|Back Yard Happy Hour 5.75x3.25 Watercolor on paper (sold)|
Every January, I clean my art space - mentally, physically and strategically. The process is rewarding on a variety of levels, but it can be overwhelming. [“Begin at the beginning," the King said, very gravely, "and go on till you come to the end: then stop.” ― Lewis Carroll, Alice in Wonderland] I keep the cleaning hospitable with good music or a tantalizing audio book, and a fresh pot of tea. Having a planner close by helps - to jot musings down - because flipping through a year's worth of artwork is akin to the Annual Employee Review process, and it influences the way I plan the upcoming year. It's helpful to haul in cleaning supplies & storage bins [sterilite boxes] to sort and categorize art (unfinished, finished, needs framing, etc.) At first, its a huge mess. Like this:
|Cleaning out my studio usually starts with a messy purge of all drawers & the closet,|
so I remember what I have in supplies, and what I've finished over the course of the year, creatively.
|Ready to get to work.|
This is one of the most painful reconciliations to make in a creative life. But maybe it doesn’t have to be quite so full of anguish if you never happened to believe, in the first place, that the most extraordinary aspects of your being came from you. But maybe if you just believed that they were on loan to you from some unimaginable source for some exquisite portion of your life to be passed along when you’re finished, with somebody else.
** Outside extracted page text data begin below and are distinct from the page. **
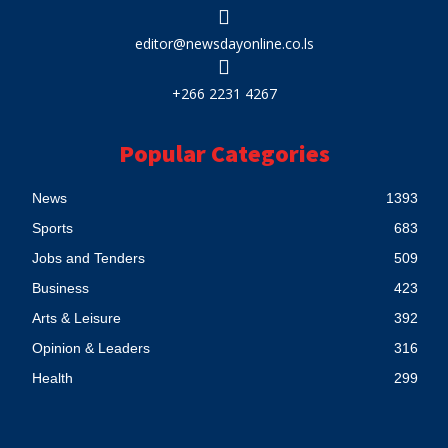
editor@newsdayonline.co.ls
+266 2231 4267
Popular Categories
News
1393
Sports
683
Jobs and Tenders
509
Business
423
Arts & Leisure
392
Opinion & Leaders
316
Health
299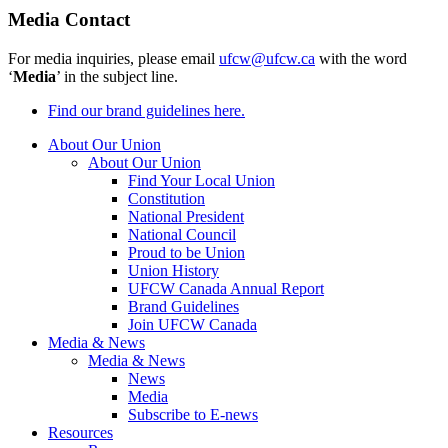
Media Contact
For media inquiries, please email
ufcw@ufcw.ca
with the word
‘
Media
’ in the subject line.
Find our brand guidelines here.
About Our Union
About Our Union
Find Your Local Union
Constitution
National President
National Council
Proud to be Union
Union History
UFCW Canada Annual Report
Brand Guidelines
Join UFCW Canada
Media & News
Media & News
News
Media
Subscribe to E-news
Resources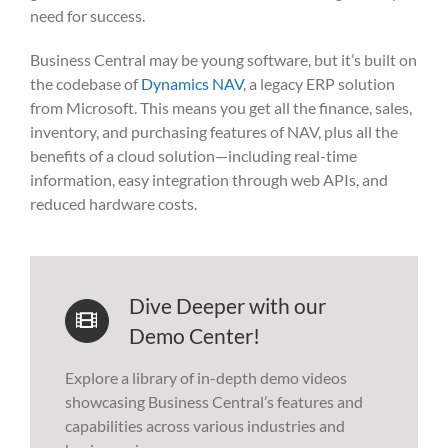
need for success.
Business Central may be young software, but it’s built on
the codebase of
Dynamics NAV
, a legacy ERP solution
from Microsoft. This means you get all the finance, sales,
inventory, and purchasing features of NAV, plus all the
benefits of a cloud solution—including real-time
information, easy integration through web APIs, and
reduced hardware costs.
Dive Deeper with our
Demo Center!
Explore a library of in-depth demo videos
showcasing Business Central’s features and
capabilities across various industries and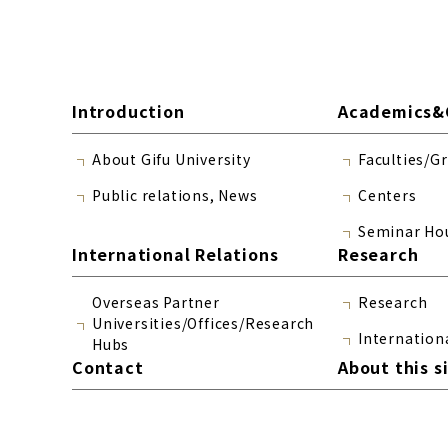
Introduction
Academics&
About Gifu University
Faculties/G
Public relations, News
Centers
Seminar Ho
International Relations
Research
Overseas Partner
Research
Universities/Offices/Research
Internation
Hubs
Contact
About this s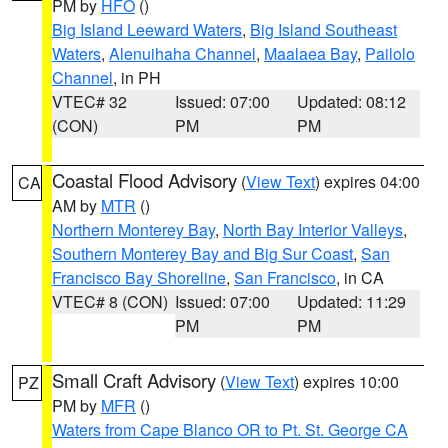
PM by
HFO
()
Big Island Leeward Waters
,
Big Island Southeast
Waters
,
Alenuihaha Channel
,
Maalaea Bay
,
Pailolo
Channel
, in PH
VTEC# 32
Issued: 07:00
Updated: 08:12
(CON)
PM
PM
Coastal Flood Advisory
(
View Text
) expires 04:00
CA
AM by
MTR
()
Northern Monterey Bay
,
North Bay Interior Valleys
,
Southern Monterey Bay and Big Sur Coast
,
San
Francisco Bay Shoreline
,
San Francisco
, in CA
VTEC# 8 (CON)
Issued: 07:00
Updated: 11:29
PM
PM
Small Craft Advisory
(
View Text
) expires 10:00
PZ
PM by
MFR
()
Waters from Cape Blanco OR to Pt. St. George CA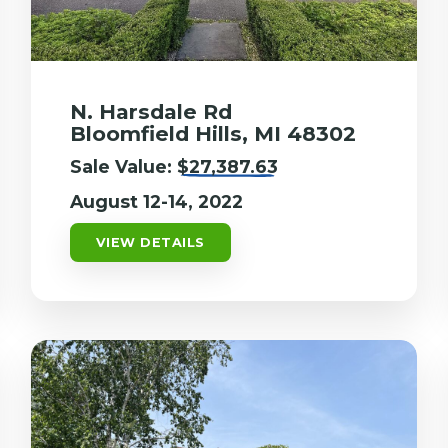
N. Harsdale Rd
Bloomfield Hills, MI 48302
Sale Value:
$27,387.63
August 12-14, 2022
VIEW DETAILS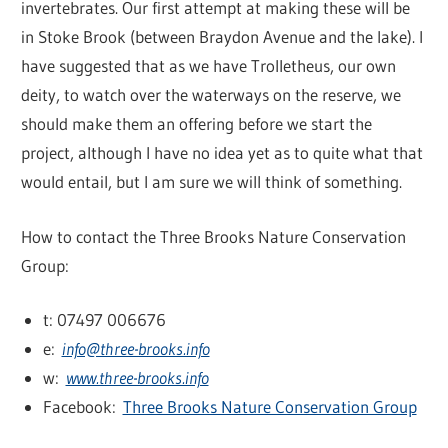
invertebrates. Our first attempt at making these will be
in Stoke Brook (between Braydon Avenue and the lake). I
have suggested that as we have Trolletheus, our own
deity, to watch over the waterways on the reserve, we
should make them an offering before we start the
project, although I have no idea yet as to quite what that
would entail, but I am sure we will think of something.
How to contact the Three Brooks Nature Conservation
Group:
t: 07497 006676
e:
info@three-brooks.info
w:
www.three-brooks.info
Facebook:
Three Brooks Nature Conservation Group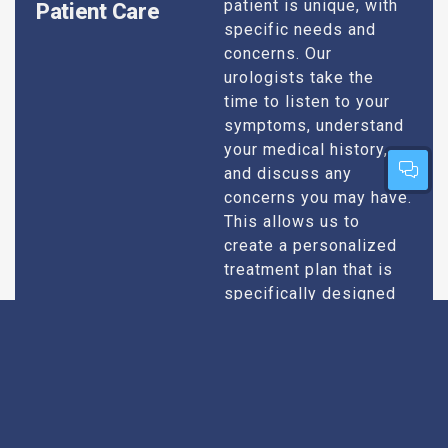
patient is unique, with
Patient Care
specific needs and
concerns. Our
urologists take the
time to listen to your
symptoms, understand
your medical history,
and discuss any
concerns you may have.
This allows us to
create a personalized
treatment plan that is
specifically designed
to address your
condition and enhance
your overall well-being.
Expert Urologists
Our team of urologists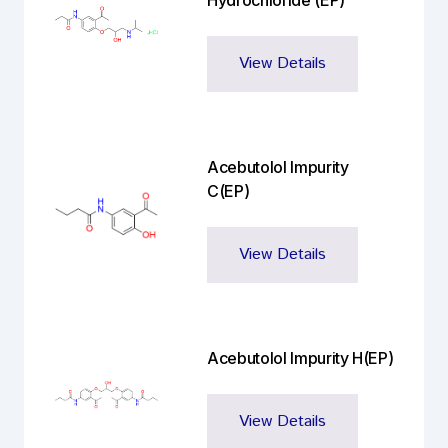
Hydrochloride (EP)
View Details
Acebutolol Impurity
C(EP)
View Details
Acebutolol Impurity H(EP)
View Details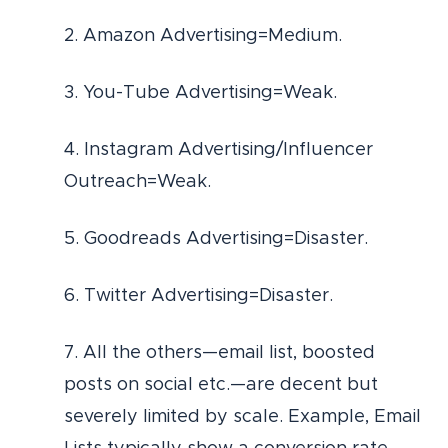
2. Amazon Advertising=Medium.
3. You-Tube Advertising=Weak.
4. Instagram Advertising/Influencer
Outreach=Weak.
5. Goodreads Advertising=Disaster.
6. Twitter Advertising=Disaster.
7. All the others—email list, boosted
posts on social etc.—are decent but
severely limited by scale. Example, Email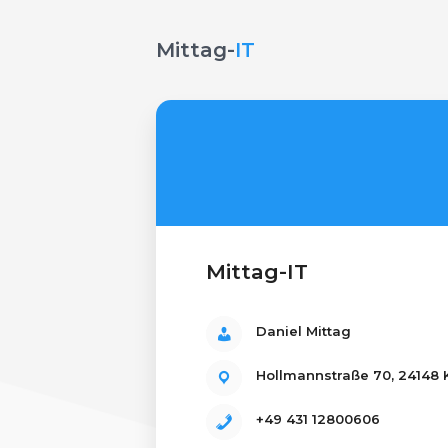
Mittag-
IT
Mittag-IT
Daniel Mittag
Hollmannstraße 70, 24148 K
+49 431 12800606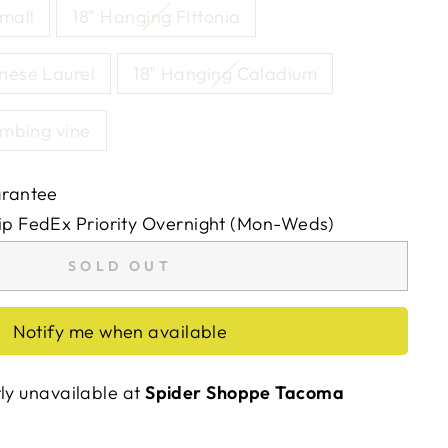
mall
18" Hanging FIttonia
nese Laurel
18" Hanging Caladium
imbing vine
arantee
ip FedEx Priority Overnight (Mon-Weds)
SOLD OUT
Notify me when available
tly unavailable at
Spider Shoppe Tacoma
And what I have to sort of keep telling myself when I get really psyched out about that, is, don’t be afraid. Don’t be daunted. Just do your job. Continue to show up for your piece of it, whatever that might be. If your job is to dance, do your dance. If the divine, cockeyed genius assigned to your case decides to let some sort of wonderment be glimpsed, for just one moment through your efforts, then “Ole!” And if not, do your dance anyhow. And “Ole!” to you, nonetheless. I believe this and I feel that we must teach it.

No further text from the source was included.